- WORK ITEM: Exclude images; transcribe the rest of the data exactly.

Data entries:
——————————

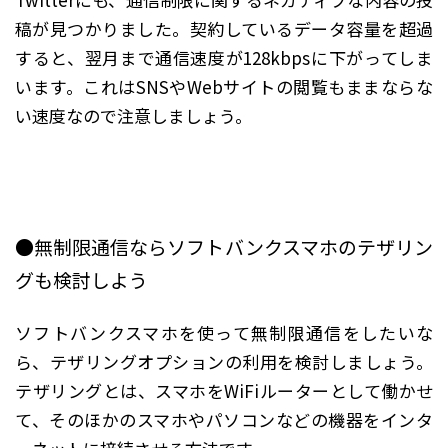
稿が見つかりました。契約しているデータ容量を超過
すると、翌月まで通信速度が128kbpsに下がってしま
います。これはSNSやWebサイトの閲覧もままならな
い速度なので注意しましょう。
●無制限通信ならソフトバンクスマホのテザリン
グも検討しよう
ソフトバンクスマホを使って無制限通信をしたいな
ら、テザリングオプションの利用を検討しましょう。
テザリングとは、スマホをWiFiルーターとして働かせ
て、そのほかのスマホやパソコンなどの機器をインタ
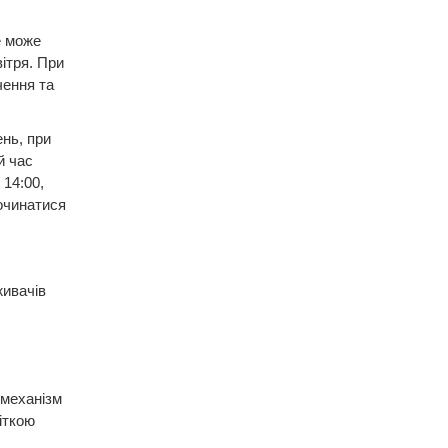
е може
ітря. При
чення та
нь, при
й час
14:00,
очинатися
живачів
 механізм
іткою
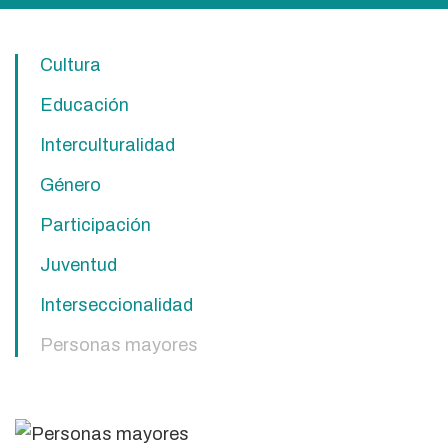
Cultura
Educación
Interculturalidad
Género
Participación
Juventud
Interseccionalidad
Personas mayores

——————————

- ANSWER AREA:
稿が見つかりました。契約しているデータ容量を超過
すると、翌月まで通信速度が128kbpsに下がってしま
います。これはSNSやWebサイトの閲覧もままならな
い速度なので注意しましょう。
●無制限通信ならソフトバンクスマホのテザリン
グも検討しよう
ソフトバンクスマホを使って無制限通信をしたいな
ら、テザリングオプションの利用を検討しましょう。
テザリングとは、スマホをWiFiルーターとして働かせ
て、そのほかのスマホやパソコンなどの機器をインタ
е може
ітря. При
чення та
нь, при
й час
14:00,
очинатися
живачів
 механізм
іткою
Cultura
Educación
Interculturalidad
Género
Participación
Juventud
Interseccionalidad
Personas mayores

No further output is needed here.